Bringing Neuroimaging and Genetics to the Clinic: A case for Attention-Deficit/Hyperactivity Disorder and Autism Spectrum Disorder

Current diagnostics of Attention-Deficit/Hyperactivity Disorder (ADHD) and
Autism Spectrum Disorder (ASD) rely on symptom assessment. Increasingly, child
and adolescent psychiatrists are confronted with marked phenotypic
heterogeneity within these patient groups which is reflected in heterogeneous
symptom profiles, developmental courses and treatment responses. The use of
objective biological measures such as genetic and neural architecture
biomarkers can potentially improve: 1) diagnostics, 2) subtype definition, 3)
prognostics and 4) treatment selection. Although many studies have identified
genetic and neural architectural features implicated in ADHD and ASD, results
are marked by heterogeneity. This complicates clinical application of such
features. Translation of research findings to clinical practice are furthermore
limited due to the focus of those studies on ADHD and ASD cases that meet
strict inclusion criteria. Therefore the included subjects are not
representative of ADHD and ASD cases observed in clinical practice.

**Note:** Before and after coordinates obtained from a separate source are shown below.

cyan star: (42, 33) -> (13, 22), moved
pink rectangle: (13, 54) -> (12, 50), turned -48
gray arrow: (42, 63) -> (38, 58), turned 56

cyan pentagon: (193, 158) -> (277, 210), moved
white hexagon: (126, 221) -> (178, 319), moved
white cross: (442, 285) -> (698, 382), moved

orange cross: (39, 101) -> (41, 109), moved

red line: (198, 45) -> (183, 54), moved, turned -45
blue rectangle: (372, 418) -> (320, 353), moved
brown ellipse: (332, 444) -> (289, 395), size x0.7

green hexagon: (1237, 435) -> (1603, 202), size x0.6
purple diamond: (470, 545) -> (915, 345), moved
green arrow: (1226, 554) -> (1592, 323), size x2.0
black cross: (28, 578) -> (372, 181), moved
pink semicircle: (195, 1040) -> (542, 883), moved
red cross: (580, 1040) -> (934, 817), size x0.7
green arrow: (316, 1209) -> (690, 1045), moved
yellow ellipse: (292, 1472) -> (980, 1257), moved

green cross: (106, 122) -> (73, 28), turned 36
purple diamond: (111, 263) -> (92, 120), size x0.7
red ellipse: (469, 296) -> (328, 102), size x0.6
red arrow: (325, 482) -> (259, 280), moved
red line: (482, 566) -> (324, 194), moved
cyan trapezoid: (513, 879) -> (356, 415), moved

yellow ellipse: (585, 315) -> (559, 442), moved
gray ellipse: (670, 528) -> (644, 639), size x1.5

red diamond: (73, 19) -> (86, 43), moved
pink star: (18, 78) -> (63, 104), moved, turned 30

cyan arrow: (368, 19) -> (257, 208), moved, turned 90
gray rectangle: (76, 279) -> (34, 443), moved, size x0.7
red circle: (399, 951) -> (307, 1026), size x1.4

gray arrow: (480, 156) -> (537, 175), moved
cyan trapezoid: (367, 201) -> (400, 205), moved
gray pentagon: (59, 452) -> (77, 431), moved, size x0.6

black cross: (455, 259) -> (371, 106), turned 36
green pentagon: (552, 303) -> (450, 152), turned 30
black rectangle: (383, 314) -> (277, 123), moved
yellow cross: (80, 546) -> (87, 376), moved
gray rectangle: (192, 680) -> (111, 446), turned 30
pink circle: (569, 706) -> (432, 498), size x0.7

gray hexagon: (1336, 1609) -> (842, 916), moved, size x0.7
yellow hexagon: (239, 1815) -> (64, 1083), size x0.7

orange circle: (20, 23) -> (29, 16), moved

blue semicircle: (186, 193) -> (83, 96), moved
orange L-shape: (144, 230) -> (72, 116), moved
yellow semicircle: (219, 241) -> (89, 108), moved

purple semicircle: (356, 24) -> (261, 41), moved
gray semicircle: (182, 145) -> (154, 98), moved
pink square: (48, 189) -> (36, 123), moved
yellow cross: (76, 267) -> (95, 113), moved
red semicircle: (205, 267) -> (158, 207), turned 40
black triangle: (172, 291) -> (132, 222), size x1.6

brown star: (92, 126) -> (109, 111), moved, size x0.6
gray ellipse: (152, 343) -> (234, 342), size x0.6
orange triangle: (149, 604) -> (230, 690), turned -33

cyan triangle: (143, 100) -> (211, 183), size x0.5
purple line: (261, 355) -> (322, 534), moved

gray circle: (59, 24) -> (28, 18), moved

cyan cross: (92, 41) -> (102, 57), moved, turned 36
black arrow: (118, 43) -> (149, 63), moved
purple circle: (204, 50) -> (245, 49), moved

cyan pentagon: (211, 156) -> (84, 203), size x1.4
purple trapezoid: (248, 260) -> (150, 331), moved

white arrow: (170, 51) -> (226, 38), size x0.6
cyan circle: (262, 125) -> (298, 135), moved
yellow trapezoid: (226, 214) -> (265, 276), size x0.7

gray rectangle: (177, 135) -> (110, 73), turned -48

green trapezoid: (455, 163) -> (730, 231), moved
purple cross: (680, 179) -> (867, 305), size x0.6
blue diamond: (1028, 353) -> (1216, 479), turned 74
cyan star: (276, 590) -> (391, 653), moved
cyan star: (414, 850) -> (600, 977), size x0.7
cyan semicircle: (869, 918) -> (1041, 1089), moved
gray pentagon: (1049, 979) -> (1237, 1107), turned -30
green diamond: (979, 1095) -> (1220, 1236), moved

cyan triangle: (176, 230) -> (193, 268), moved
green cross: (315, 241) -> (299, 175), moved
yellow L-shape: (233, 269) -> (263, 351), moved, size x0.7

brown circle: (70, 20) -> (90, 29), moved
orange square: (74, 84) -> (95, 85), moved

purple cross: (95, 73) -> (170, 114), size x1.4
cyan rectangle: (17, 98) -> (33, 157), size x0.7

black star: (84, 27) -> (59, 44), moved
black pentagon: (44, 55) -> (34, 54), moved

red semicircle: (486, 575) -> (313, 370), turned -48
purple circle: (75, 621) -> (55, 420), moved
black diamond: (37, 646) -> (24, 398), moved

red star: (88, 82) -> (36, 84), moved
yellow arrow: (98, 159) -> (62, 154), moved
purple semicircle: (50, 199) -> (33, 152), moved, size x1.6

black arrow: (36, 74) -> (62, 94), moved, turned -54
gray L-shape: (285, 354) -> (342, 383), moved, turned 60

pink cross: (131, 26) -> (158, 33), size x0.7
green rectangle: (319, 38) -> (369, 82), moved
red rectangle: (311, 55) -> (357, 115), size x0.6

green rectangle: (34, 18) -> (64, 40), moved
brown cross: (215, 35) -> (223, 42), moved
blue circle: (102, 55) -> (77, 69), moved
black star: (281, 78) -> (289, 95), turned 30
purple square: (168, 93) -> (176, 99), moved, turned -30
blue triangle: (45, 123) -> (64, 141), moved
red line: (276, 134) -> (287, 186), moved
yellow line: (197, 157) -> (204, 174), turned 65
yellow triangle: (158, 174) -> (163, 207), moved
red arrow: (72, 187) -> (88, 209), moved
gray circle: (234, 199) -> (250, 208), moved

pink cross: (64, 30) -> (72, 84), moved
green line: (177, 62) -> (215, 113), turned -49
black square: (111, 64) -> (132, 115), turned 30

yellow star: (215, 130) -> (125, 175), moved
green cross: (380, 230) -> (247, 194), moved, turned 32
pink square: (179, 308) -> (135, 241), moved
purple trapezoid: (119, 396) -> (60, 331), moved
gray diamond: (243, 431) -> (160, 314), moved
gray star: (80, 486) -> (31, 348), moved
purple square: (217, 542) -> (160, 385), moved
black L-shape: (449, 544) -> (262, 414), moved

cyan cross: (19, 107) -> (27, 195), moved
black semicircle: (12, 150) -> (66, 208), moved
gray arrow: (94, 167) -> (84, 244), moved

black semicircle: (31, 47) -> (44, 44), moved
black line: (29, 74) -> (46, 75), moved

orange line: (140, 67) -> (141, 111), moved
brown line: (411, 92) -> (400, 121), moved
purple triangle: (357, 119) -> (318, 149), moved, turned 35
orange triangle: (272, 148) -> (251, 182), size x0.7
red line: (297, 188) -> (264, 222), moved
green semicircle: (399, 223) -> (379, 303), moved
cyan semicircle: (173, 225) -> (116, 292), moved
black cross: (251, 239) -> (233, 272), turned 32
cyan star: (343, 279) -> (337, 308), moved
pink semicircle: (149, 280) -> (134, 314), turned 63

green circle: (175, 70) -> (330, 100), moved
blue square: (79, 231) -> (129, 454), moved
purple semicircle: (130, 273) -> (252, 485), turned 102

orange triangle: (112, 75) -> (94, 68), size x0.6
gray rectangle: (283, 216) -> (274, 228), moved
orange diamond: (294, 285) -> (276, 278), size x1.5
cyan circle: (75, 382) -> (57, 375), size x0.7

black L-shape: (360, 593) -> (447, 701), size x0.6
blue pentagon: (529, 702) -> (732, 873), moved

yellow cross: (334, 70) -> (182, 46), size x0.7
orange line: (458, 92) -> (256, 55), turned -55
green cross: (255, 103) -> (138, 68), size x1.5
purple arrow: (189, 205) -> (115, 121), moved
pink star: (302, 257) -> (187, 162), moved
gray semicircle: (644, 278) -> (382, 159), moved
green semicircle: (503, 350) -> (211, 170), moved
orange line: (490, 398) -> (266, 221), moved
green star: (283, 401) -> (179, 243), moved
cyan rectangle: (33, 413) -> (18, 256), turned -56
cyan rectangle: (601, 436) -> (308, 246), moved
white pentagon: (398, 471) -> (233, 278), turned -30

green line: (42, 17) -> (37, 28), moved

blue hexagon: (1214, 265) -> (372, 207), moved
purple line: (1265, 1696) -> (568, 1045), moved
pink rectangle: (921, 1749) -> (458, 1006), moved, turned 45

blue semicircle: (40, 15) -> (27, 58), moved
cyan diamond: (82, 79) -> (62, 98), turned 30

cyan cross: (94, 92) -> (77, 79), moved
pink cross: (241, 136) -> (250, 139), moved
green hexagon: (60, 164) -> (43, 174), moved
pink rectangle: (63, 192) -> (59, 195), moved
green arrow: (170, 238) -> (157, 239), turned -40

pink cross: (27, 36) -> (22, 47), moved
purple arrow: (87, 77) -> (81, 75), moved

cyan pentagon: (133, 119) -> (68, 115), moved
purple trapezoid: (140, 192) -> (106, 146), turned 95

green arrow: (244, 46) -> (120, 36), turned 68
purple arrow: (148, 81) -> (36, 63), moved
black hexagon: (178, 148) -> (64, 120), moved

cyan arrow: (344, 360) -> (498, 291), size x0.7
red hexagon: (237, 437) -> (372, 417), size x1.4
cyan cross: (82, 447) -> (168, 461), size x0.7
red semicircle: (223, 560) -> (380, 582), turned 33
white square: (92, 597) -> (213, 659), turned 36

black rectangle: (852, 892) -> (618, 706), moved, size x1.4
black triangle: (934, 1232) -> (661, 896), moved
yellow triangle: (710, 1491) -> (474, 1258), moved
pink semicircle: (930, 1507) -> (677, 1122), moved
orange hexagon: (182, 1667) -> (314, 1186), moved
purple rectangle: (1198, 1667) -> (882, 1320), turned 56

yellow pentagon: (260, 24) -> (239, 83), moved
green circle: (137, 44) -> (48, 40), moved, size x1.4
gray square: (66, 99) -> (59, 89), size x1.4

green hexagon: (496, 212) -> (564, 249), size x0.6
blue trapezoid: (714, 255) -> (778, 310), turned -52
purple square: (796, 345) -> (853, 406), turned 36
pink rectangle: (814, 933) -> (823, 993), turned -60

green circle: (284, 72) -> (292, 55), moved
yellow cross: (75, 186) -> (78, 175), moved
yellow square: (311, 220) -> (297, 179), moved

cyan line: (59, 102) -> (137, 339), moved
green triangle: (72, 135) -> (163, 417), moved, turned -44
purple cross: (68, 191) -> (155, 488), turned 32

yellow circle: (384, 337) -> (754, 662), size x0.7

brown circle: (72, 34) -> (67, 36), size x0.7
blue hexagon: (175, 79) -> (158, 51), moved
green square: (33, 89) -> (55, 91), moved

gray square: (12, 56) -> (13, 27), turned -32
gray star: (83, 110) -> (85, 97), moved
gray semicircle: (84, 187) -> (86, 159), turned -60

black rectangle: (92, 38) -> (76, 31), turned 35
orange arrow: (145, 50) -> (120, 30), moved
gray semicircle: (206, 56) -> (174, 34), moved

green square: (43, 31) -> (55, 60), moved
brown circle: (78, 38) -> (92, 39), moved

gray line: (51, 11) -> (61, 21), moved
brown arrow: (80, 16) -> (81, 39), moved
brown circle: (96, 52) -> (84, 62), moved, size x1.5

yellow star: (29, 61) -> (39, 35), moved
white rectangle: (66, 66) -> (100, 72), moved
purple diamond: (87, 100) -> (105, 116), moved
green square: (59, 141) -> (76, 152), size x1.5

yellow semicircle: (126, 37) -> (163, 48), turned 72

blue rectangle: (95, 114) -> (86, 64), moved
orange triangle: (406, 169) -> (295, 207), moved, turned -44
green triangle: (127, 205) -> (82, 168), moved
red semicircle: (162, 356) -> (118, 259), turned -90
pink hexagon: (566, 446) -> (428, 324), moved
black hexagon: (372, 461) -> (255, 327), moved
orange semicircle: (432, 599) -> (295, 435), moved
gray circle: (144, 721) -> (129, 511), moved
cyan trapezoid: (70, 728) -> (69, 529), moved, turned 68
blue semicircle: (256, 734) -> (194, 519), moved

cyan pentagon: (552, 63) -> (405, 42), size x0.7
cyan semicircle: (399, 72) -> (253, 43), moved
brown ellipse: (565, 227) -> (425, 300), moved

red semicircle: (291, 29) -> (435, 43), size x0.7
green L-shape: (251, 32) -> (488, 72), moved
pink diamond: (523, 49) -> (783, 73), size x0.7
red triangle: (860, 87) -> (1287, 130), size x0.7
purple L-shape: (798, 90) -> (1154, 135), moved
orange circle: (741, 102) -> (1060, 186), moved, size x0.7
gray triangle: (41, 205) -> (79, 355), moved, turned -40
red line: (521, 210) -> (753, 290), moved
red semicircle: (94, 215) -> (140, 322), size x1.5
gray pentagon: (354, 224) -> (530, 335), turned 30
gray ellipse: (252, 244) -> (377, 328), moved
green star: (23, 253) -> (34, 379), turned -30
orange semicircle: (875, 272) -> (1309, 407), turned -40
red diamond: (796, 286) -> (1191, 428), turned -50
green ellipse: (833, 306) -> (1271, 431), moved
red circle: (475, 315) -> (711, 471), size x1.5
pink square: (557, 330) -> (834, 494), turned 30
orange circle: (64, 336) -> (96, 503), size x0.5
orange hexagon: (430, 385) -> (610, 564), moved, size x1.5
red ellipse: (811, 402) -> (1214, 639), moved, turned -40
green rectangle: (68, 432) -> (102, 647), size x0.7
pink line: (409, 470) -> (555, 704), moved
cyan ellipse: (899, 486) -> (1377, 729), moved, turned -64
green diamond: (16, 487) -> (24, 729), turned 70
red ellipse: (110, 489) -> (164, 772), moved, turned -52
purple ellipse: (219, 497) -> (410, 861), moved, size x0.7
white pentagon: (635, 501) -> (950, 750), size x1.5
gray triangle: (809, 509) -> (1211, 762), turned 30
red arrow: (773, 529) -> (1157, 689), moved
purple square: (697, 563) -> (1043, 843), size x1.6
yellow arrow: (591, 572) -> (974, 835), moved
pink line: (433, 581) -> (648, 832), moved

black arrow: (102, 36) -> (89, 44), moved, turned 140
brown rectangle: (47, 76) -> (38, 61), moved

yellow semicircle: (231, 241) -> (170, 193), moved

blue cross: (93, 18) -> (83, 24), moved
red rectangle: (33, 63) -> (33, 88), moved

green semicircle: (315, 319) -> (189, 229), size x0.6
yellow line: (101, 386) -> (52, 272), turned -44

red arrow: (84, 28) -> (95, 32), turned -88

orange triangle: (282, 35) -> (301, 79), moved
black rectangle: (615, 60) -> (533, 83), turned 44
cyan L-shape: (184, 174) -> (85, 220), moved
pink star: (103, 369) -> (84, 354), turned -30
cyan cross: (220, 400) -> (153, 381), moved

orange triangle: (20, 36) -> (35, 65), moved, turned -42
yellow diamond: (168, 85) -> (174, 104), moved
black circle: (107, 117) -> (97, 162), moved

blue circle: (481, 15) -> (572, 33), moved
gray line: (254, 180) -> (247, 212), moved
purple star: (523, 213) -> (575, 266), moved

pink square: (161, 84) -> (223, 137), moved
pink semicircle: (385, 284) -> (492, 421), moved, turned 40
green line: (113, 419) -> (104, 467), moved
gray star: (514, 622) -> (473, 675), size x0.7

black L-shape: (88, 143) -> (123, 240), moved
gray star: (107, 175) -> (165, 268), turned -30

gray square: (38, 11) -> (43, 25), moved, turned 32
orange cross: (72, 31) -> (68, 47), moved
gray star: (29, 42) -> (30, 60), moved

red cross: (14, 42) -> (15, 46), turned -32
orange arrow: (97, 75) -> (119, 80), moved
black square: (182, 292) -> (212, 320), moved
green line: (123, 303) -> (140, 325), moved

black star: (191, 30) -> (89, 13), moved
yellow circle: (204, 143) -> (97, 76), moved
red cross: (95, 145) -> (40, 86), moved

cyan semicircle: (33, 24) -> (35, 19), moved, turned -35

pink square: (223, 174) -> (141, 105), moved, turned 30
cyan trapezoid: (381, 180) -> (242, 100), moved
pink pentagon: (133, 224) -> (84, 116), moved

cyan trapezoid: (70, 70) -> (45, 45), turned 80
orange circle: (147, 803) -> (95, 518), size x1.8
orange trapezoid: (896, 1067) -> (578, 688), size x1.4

The proposed study aims to bring neuroimaging and genetics closer to the
child/adolescent psychiatric clinic by developing automated classifiers, and
obtain associated multimodal biomarker profiles. Such biomarkers are prospected
to, aid in clinical decision making by defining more homogeneous subtypes of
current psychiatric diagnoses and predicting diagnosis, prognosis or treatment
response. To tackle the marked heterogeneity in symptomatology as well as
underlying pathologies of both disorders, we will focus on integration of
multiple measures across modalities (e.g. genetics and neuroimaging).

This study has an observational case-control design for which we will recruit a
clinical sample of children referred to a psychiatrist for evaluation on ADHD
or ASD. The data collected in this design will be subjected to pattern
recognition analysis techniques, combining complementary information across
different biological measures and focusing on patterns of multiple measures
rather than specific measures in isolation.
We will acquire measures in three domains: genetics (DNA analysis), neural
architecture (structural MRI, Diffusion Tensor Imaging, resting-state fMRI) and
phenotype (symptoms, developmental course and treatment response).

The participants will undergo a venapuncture (or donate saliva) to obtain DNA
and biomarkers. Furthermore, the participants will undergo a 30-minute
MRI-scanning session preceded by a short MRI-simulation session aimed at
alleviating the potential stress of scanning. If children report resistance or
discomfort the procedure will be stopped immediately. One of the parents will
be asked to digitally complete questionnaires at home at time of inclusion and
to complete a smaller set of questionnaires every 6 months (for maximally 2
years) in case the participant will follow a clinical trajectory at Karakter
Child and Adolescent Psychiatry. The participant is asked to complete two short
questionnaires at time of inclusion. The teacher of the participant will be
asked to fill in two questionnaires at the time of inclusion. Disadvantages for
the participants are therefore mainly time-burden, stress/discomfort during the
venapuncture, stress and lying still during the MRI session, potential
incidental findings and possibly temporarily putting medical treatment on hold.

Participation on this study does not interfere with the clinical trajectory the
participants are undergoing at the department of child/adolescent psychiatry.
The participants will not directly benefit from this study.